Re-Reform: Abschied vom Turbo-Abi

Als erstes westdeutsches Flächenland führte das Saarland das G8-Turbo-Abi ein. Nun soll es wieder zum G9-Abi zurückkehren. Doch was soll die Reform der Reform eigentlich bringen?

Die Fehler der G8-Reform solle korrigiert werden, sagte die neue saarländische SPD-Ministerpräsidentin in ihrer ersten Regierungserklärung. Bereits 2001 wurde das Abitur nach der zwölften Stufe im Saarland eingeführt. Die Einführung des Abiturs nach der zwölften Klasse hatte einen einfachen Grund: Das soziale Sicherungssystem in Deutschland sollte entlastet werden. Denn je früher die jungen Menschen mit der Schule fertig sind, desto früher können sie in den Arbeitsmarkt einsteigen und Sozialabgaben zahlen. Nach der Einführung dieser Reform zogen fast alle Bundesländer mit G8 nach, nur Rheinland-Pfalz blieb bei G9.

Der erwünschte Effekt der Reform war aber bescheiden. Das Institut für Wirtschaftsforschung veröffentlichte eine Studie, aus der herauskam, dass G8-Abiturienten seltener direkt nach dem Abschluss anfangen zu studieren. Zusätzlich gibt es mehr Sitzenbleiber – signifikant schlechtere Abitur-Noten waren allerdings nicht zu beobachten.
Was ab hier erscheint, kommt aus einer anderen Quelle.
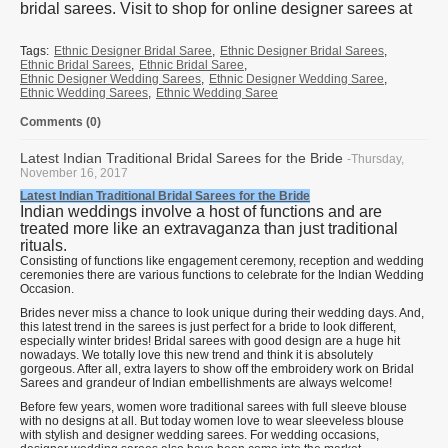
bridal sarees. Visit to shop for online designer sarees at
Tags:
Ethnic Designer Bridal Saree
,
Ethnic Designer Bridal Sarees
,
Ethnic Bridal Sarees
,
Ethnic Bridal Saree
,
Ethnic Designer Wedding Sarees
,
Ethnic Designer Wedding Saree
,
Ethnic Wedding Sarees
,
Ethnic Wedding Saree
Comments (0)
Latest Indian Traditional Bridal Sarees for the Bride
-Thursday,
November 16, 2017
Latest Indian Traditional Bridal Sarees for the Bride
Indian weddings involve a host of functions and are
treated more like an extravaganza than just traditional
rituals.
Consisting of functions like engagement ceremony, reception and wedding
ceremonies there are various functions to celebrate for the Indian Wedding
Occasion.
Brides never miss a chance to look unique during their wedding days. And,
this latest trend in the sarees is just perfect for a bride to look different,
especially winter brides! Bridal sarees with good design are a huge hit
nowadays. We totally love this new trend and think it is absolutely
gorgeous. After all, extra layers to show off the embroidery work on Bridal
Sarees and grandeur of Indian embellishments are always welcome!
Before few years, women wore traditional sarees with full sleeve blouse
with no designs at all. But today women love to wear sleeveless blouse
with stylish and designer wedding sarees. For wedding occasions,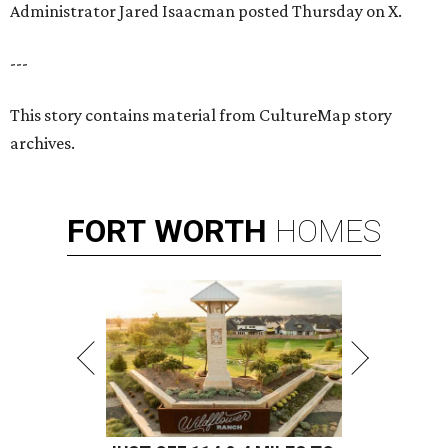
Administrator Jared Isaacman posted Thursday on X.
---
This story contains material from CultureMap story
archives.
FORT
WORTH
HOMES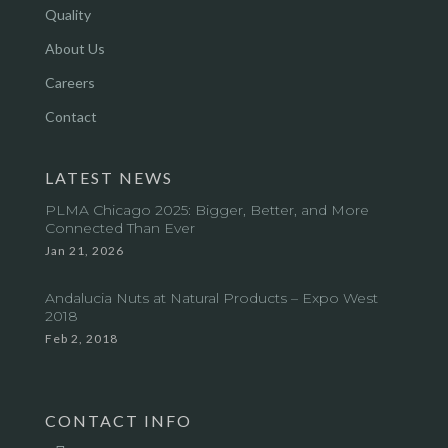
Quality
About Us
Careers
Contact
LATEST NEWS
PLMA Chicago 2025: Bigger, Better, and More
Connected Than Ever
Jan 21, 2026
Andalucia Nuts at Natural Products – Expo West
2018
Feb 2, 2018
CONTACT INFO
Bildungsforscher Olaf Köller vom Kieler Leibniz-Institut für die Pädagogik der Naturwissenschaften und Mathematik fasst zusammen, dass es grundsätzlich keine nennenswerten Unterschiede zwischen G8- und G9-Abiturienten gibt. Eine Kritik hat Köller aber: G8-Schülerinnen und -Schüler hätten deutlich weniger Freizeit.

Zurück zu G9

Bundesweit entstanden vor dem Hintergrund der geschmälerten Freizeit der Schüler und Schülerinnen Eltern-Initiativen für die Rückkehr zu G9. So wuchs der Druck der Öffentlichkeit gegen das sogenannte Turbo-Abi. Aus diesem Grund sind nun wieder fast alle westdeutschen Länder, die sich damals für G8 entschieden haben, wieder zu G9 zurückgekehrt. Niedersachsen, Nordrhein-Westfalen und Bayern verabschiedeten sich bereits komplett von G8, in Hessen, Baden-Württemberg und Schleswig-Holstein herrscht Wahlfreiheit. Dort gibt es Gymnasien, die das G8- und G9-System anbieten. Laut Bildungsforscher Köller verspricht man sich dabei aber zu viel vom Reformwechsel. Zwar war die G9 eine politische Entscheidung, um vor Wahlen noch Stimmen einzufangen, doch der Preis ist hoch: Die Re-Reform verursacht Kosten im mehrstelligen Millionenbereich.

In den neuen Bundesländern gilt bisher aber weiterhin hauptsächlich G8 an Gymnasien. Trotzdem wird in einigen Bundesländern wie Thüringen, Sachsen-Anhalt, Brandenburg und Bremen zusätzlich das Abitur nach neun Jahren angeboten. Die Tendenz zu G8 in Ostdeutschland und zu G9 in Westdeutschland ist historisch gewachsen. Vor 100 Jahren, als das deutsche Schulsystem grundlegend reformiert wurde und eine vierjährige Grundschulzeit eingeführt wurde, verlängerte sich die Gesamtschulzeit auf 13 Jahre.

Um einen zusätzlichen Offizieranwärter-Jahrgang zu gewinnen, wurde während des NS-Regimes die Schulzeit auf zwölf Jahre verkürzt. Zum Zeitpunkt vom Ende des zweiten Weltkrieges zogen dann westdeutsche Länder nach und knüpften an das Weimarer Schulsystem an, das G9 zur Folge hatte. Währenddessen blieb die DDR zunächst bei G8 – nach der Wende wurde aber zwischenzeitlich das Abitur nach neun Jahren eingeführt. In den 2000er Jahren kehrte man aber wieder zum alten System zurück.

Umstellungen zum nächsten Jahr

Nach den Sommerferien plant das Saarland wieder die Umstellung zu G9. Was bisher noch fehlt ist ein klares Konzept, nach dem der Umstieg und die Umstrukturierung gestaltet werden sollen. Aus diesem Grund halten Lehrverbände und Gewerkschaften die Umstiegsentscheidung für überstürzt. Das saarländische Bildungsministerium setzt für die Entwicklung eines Konzepts dabei auf einen Mitbestimmungsprozess: Lehrer, Eltern, Schulleitungen und Schüler sollen sich beteiligen dürfen, denn der Zeitplan, den die saarländische Regierung dafür gesetzt hat, ist auf jeden Fall sportlich.